(Beginning of TASK MATERIAL)

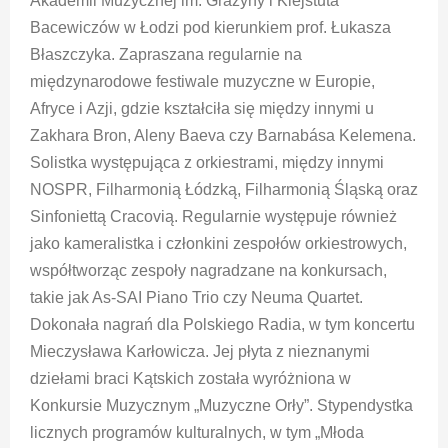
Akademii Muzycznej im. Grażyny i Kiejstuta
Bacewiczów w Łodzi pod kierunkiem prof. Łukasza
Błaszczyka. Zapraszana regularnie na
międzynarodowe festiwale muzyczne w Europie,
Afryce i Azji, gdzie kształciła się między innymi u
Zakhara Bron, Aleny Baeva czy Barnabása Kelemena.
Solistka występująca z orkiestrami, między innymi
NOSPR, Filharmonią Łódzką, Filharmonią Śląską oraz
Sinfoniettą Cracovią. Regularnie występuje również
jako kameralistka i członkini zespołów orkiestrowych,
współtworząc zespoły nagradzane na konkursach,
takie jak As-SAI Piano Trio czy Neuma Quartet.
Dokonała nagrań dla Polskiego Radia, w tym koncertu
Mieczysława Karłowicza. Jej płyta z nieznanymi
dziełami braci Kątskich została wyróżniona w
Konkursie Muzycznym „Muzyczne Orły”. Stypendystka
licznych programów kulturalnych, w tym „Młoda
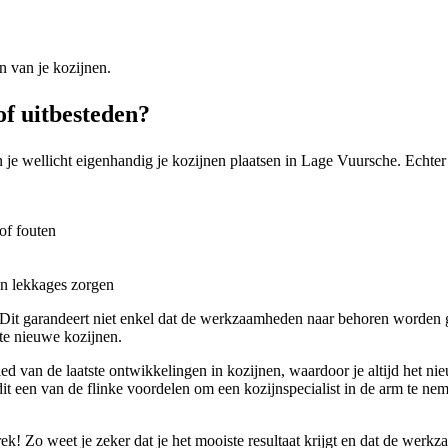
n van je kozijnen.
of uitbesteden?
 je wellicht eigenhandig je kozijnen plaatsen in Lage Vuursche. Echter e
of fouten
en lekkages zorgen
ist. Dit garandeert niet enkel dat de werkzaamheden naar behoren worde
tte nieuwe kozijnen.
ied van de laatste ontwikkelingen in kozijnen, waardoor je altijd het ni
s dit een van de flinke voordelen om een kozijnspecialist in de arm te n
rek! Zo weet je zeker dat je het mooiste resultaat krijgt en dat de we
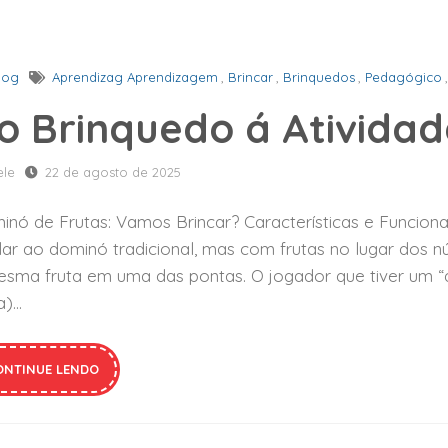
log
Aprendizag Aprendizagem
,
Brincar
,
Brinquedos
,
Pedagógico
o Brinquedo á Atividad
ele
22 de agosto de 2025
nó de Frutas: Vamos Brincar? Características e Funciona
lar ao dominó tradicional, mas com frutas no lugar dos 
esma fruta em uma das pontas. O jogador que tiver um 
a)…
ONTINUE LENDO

(End of TASK MATERIAL)

▸ **YOUR ASSIGNMENT**:
Sift through the entries and copy every line with "kozijnen".

▸ **SOLUTION FOR THIS TASK**:
n van je kozijnen.
 je wellicht eigenhandig je kozijnen plaatsen in Lage Vuursche. Echter e
tte nieuwe kozijnen.
ied van de laatste ontwikkelingen in kozijnen, waardoor je altijd het ni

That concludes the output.